»»

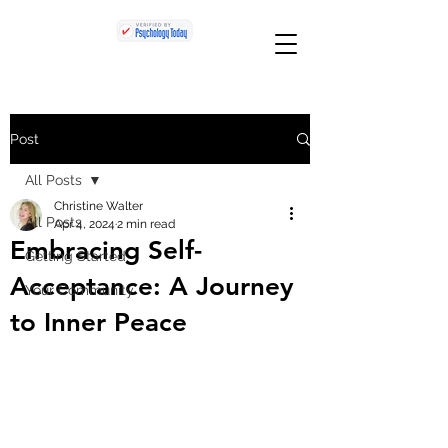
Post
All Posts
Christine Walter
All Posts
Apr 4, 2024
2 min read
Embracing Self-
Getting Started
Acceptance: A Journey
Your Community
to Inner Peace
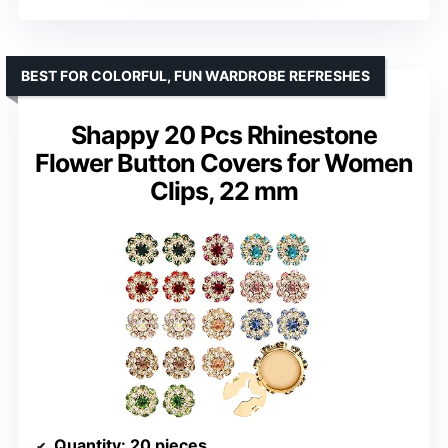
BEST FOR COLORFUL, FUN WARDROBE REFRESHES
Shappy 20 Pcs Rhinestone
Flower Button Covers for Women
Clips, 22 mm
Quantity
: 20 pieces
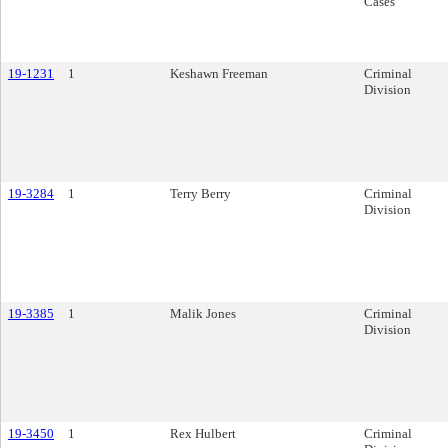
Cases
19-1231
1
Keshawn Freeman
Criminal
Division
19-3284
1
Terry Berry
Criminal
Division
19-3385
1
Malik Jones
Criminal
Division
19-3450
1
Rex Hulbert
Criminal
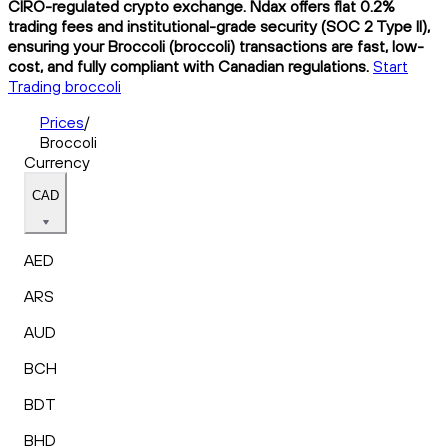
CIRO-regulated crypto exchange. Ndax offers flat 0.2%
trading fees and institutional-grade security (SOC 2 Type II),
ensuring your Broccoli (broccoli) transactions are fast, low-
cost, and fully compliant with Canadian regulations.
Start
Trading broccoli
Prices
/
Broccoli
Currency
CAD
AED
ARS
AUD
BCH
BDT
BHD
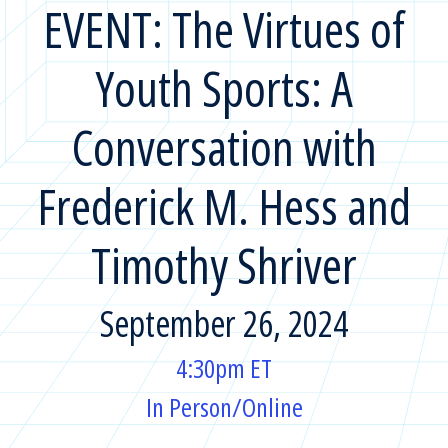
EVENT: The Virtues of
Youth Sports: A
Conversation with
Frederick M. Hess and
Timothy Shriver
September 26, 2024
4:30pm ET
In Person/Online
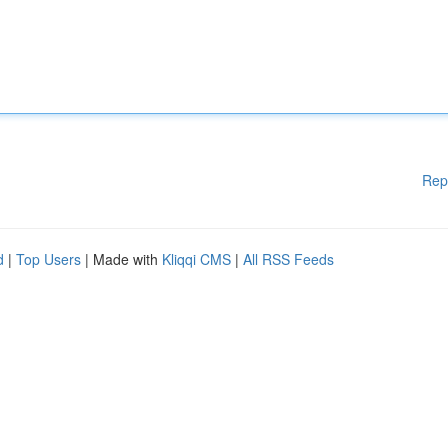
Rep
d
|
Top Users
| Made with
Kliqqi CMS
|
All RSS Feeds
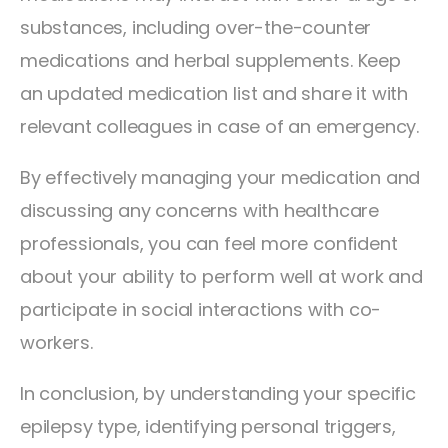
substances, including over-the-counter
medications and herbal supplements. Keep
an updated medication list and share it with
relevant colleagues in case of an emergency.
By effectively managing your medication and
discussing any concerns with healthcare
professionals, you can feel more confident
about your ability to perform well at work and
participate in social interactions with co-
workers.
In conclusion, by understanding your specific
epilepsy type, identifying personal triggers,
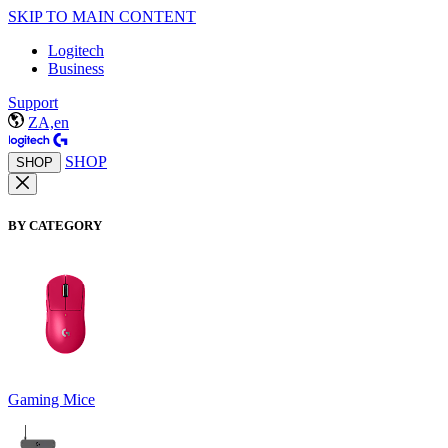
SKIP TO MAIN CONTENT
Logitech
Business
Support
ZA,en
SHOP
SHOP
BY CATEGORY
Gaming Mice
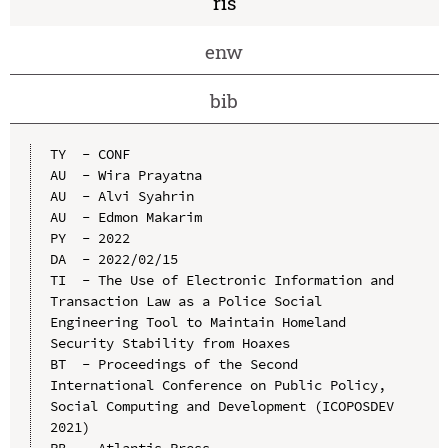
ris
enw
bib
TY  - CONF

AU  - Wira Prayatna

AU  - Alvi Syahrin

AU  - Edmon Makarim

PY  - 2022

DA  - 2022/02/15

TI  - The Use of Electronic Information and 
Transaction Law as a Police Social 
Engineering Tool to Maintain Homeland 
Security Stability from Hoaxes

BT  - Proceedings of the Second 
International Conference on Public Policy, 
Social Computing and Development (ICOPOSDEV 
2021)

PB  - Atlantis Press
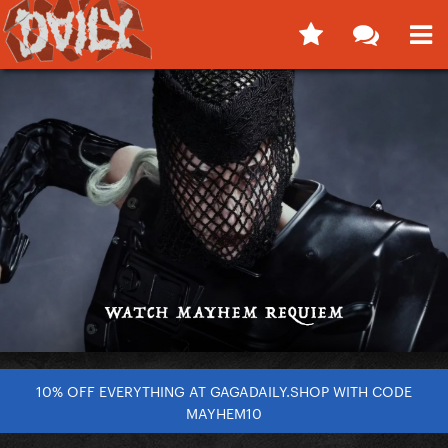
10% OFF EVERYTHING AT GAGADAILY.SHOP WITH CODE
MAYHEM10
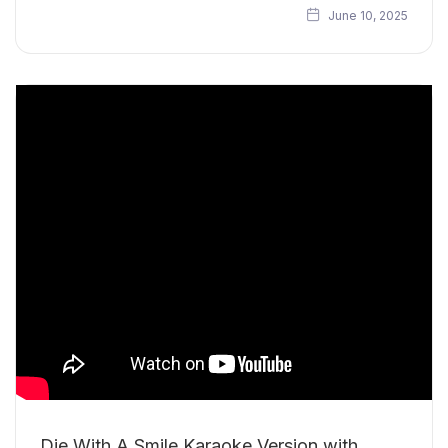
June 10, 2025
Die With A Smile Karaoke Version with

««

**Activity**
Without the pictures, return all the records precisely as they stand.

**The answer**
Post
All Posts
Christine Walter
All Posts
Apr 4, 2024
2 min read
Embracing Self-
Getting Started
Acceptance: A Journey
Your Community
to Inner Peace
BEST FOR COLORFUL, FUN WARDROBE REFRESHES
Shappy 20 Pcs Rhinestone
Flower Button Covers for Women
Clips, 22 mm
Quantity
: 20 pieces
Cases
19-1231
1
Keshawn Freeman
Criminal
Division
19-3284
1
Terry Berry
Criminal
Division
19-3385
1
Malik Jones
Criminal
Division
19-3450
1
Rex Hulbert
Criminal
CIRO-regulated crypto exchange. Ndax offers flat 0.2%
trading fees and institutional-grade security (SOC 2 Type II),
ensuring your Broccoli (broccoli) transactions are fast, low-
cost, and fully compliant with Canadian regulations.
Start
Trading broccoli
Prices
/
Broccoli
Currency
CAD
AED
ARS
AUD
BCH
BDT
BHD
EVENT: The Virtues of
Youth Sports: A
Conversation with
Frederick M. Hess and
Timothy Shriver
September 26, 2024
4:30pm ET
In Person/Online
Rep
d
|
Top Users
| Made with
Kliqqi CMS
|
All RSS Feeds
substances, including over-the-counter
medications and herbal supplements. Keep
an updated medication list and share it with
relevant colleagues in case of an emergency.
By effectively managing your medication and
discussing any concerns with healthcare
professionals, you can feel more confident
about your ability to perform well at work and
participate in social interactions with co-
workers.
In conclusion, by understanding your specific
epilepsy type, identifying personal triggers,
SKIP TO MAIN CONTENT
Logitech
Business
Support
ZA,en
SHOP
SHOP
BY CATEGORY
Gaming Mice
ris
enw
bib
TY  - CONF

AU  - Wira Prayatna

AU  - Alvi Syahrin

AU  - Edmon Makarim

PY  - 2022

DA  - 2022/02/15

TI  - The Use of Electronic Information and 
Transaction Law as a Police Social 
Engineering Tool to Maintain Homeland 
Security Stability from Hoaxes

BT  - Proceedings of the Second 
International Conference on Public Policy, 
Social Computing and Development (ICOPOSDEV 
2021)

PB  - Atlantis Press
10% OFF EVERYTHING AT GAGADAILY.SHOP WITH CODE
MAYHEM10
June 10, 2025
Die With A Smile Karaoke Version with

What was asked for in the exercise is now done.